At six-thirty, when the scientists were still monopolizing the room where Getz had got it, and city employees were wandering all over the place, and the various inmates were still in various rooms conversing privately with Homicide men, and I had typed and signed my own frank and full statement, I was confidently expecting that I would soon be out on the sidewalk unattended, flagging a taxi. I was in the front room on the ground floor, seated at Pat Lowell’s desk, having used her typewriter, and Sergeant Purley Stebbins was sitting across from me, looking over my statement.
He lifted his head and regarded me, perfectly friendly. A perfectly friendly look from Stebbins would, from almost anyone else, cause you to get your guard up and be ready to either duck or counter, but Purley wasn’t responsible for the design of his big bony face and his pig-bristle eyebrows.
“I guess you got it all in,” he admitted. “As you told it.”
“I suggest,” I said modestly, “that when this case is put away you send that to the school to be used as a model report.”
“Yeah.” He stood up. “You’re a good typist.” He turned to go.
I arose too, saying casually, “I can run along now?”
The door opened, and Inspector Cramer entered. I didn’t like his expression as he darted a glance at me. Knowing him well in all his moods, I didn’t like the way his broad shoulders were hunched, or his clamped jaw, or the glint in his eye.
“Here’s Goodwin’s statement,” Purley said. “Okay.”
“As he told it?”
“Yes.”
“Send him downtown and hold him.”
It caught me completely off balance. “Hold me?” I demanded, squeaking almost like Hildebrand.
“Yes, sir.” Nothing could catch Purley off balance. “On your order?”
“No, charge him. Sullivan Act. He has no license for the gun we found on him.”
“Ha, ha,” I said. “Ha, ha, and ha, ha. There, you got your laugh. A very fine gag. Ha.”
“You’re going down, Goodwin. I’ll be down to see you later.”
As I said, I knew him well. He meant it. I had his eyes. “This,” I said, “is way out of my reach. I’ve told you where and how and why I got that gun.” I pointed to the paper in Purley’s hand. “Read it. It’s all down, punctuated.”

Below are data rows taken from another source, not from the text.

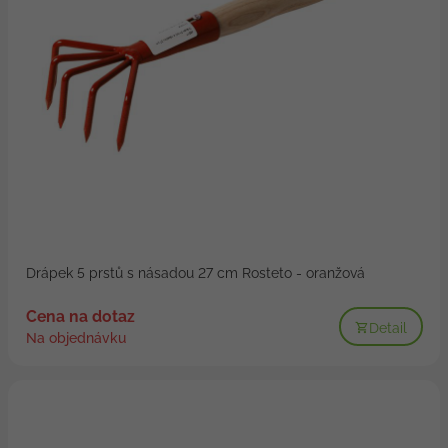
Drápek 5 prstů s násadou 27 cm Rosteto - oranžová
Cena na dotaz
Detail
Na objednávku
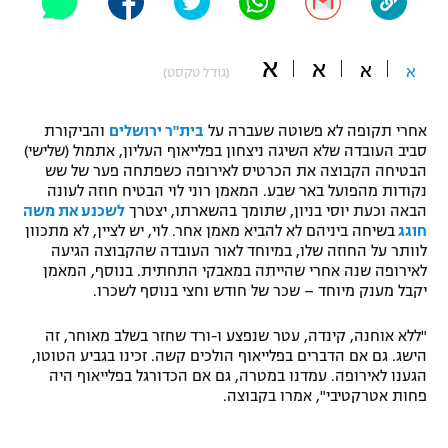
"מחצית בשכונה" – פודקאסט
אופניים
א
א
א
א
(גודל טקסט)
ספורט מוטורי
משתתפים וזוכים בפרסים
אחרי תקופה לא פשוטה שעברה על
בית"ר ירושלים
והביקורת
כדורמים
סביב העובדה שלא השיגה ניצחון בפלייאוף העליון, אתמול (שלישי)
תקנון משתתפים וזוכים בפרסים
טניס
הבטיחה הקבוצה את הכרטיס לאירופה כשפתחה פער של שש
פוטבול אמריקאי NFL
נקודות מהפועל באר שבע. המאמן רוני לוי הבטיח חוזה לעונה
תקנון עבור פעילות אלקטרה
הבאה וכעת יוסי בניון, שתומך בהשארתו, יצטרך
לשכנע את משה
גיימינג E-Sports
חוגג
בשיחה ביניהם לא להביא מאמן אחר. לוי, יש לציין, לא מתכוון
בייסבול MLB
תקנון עבור פעילות ספורט 1 – "מרלן"
לוותר על החוזה שלו, במיוחד לאור העובדה שהקבוצה הגיעה
לאירופה שנה אחרי שהייתה במאבקי התחתית. בנוסף, המאמן
ספורט אתגרי ואקסטרים
יקבל מענק מיוחד – שכר של חודש וחצי בנוסף לשכרו.
תנאי שימוש
אומנויות לחימה
"ללא אוחנה, קינדה, עטר שנפצע ו-ורד שחזר בשלב מאוחר, זה
הישג. גם אם הדברים בפלייאוף הולכים קשה. זכינו בגביע הטוטו,
מדיניות פרטיות
הגענו לאירופה. עמדנו במטרה, גם אם הכדורגל בפלייאוף היה
גיימינג E-Sports
פחות אטרקטיבי", אמרו בקבוצה.
תקנון פעילות ספורט 1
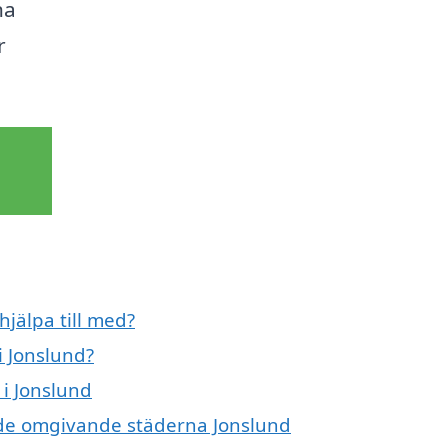
na
r
hjälpa till med?
i Jonslund?
 i Jonslund
i de omgivande städerna Jonslund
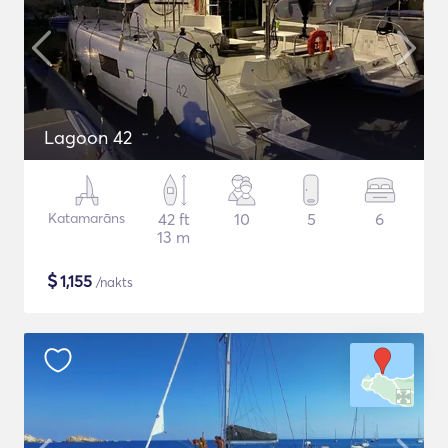
Lagoon 42
Katamarāns
42 ft
10
5
6
13 m
$
1,155
/nakts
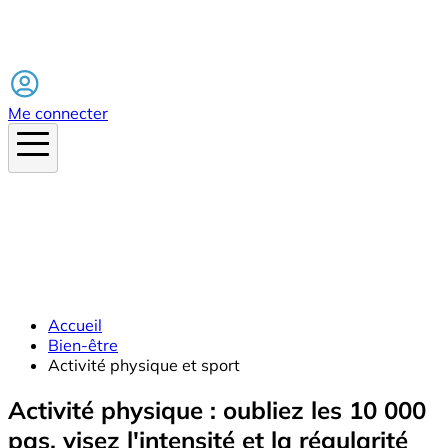
Facebook
Me connecter
Accueil
Bien-être
Activité physique et sport
Activité physique : oubliez les 10 000
pas, visez l'intensité et la régularité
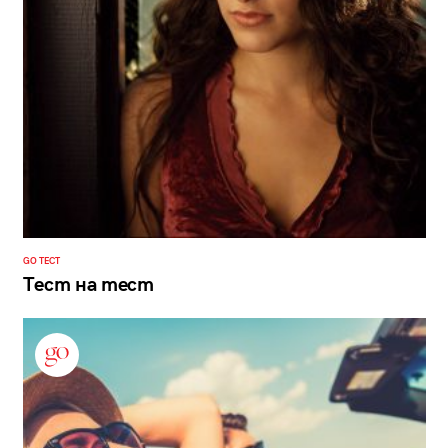
GO ТЕСТ
Тест на тест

“You had the gun in your holster and you have no license for it.”
“Nuts. But I get it. You’ve been hoping for years to hang something on Nero Wolfe, and to you I’m just a part of him, and you think here’s your chance. Of course it won’t stick. Wouldn’t you rather have something that will? Like resisting arrest and assaulting an officer? Glad to oblige. Watch it—”
Tipping forward, I started a left hook for his jaw, fast and vicious, then jerked it down and went back on my heels. It didn’t create a panic, but I had the satisfaction of seeing Cramer take a quick step back and Stebbins one forward. They bumped.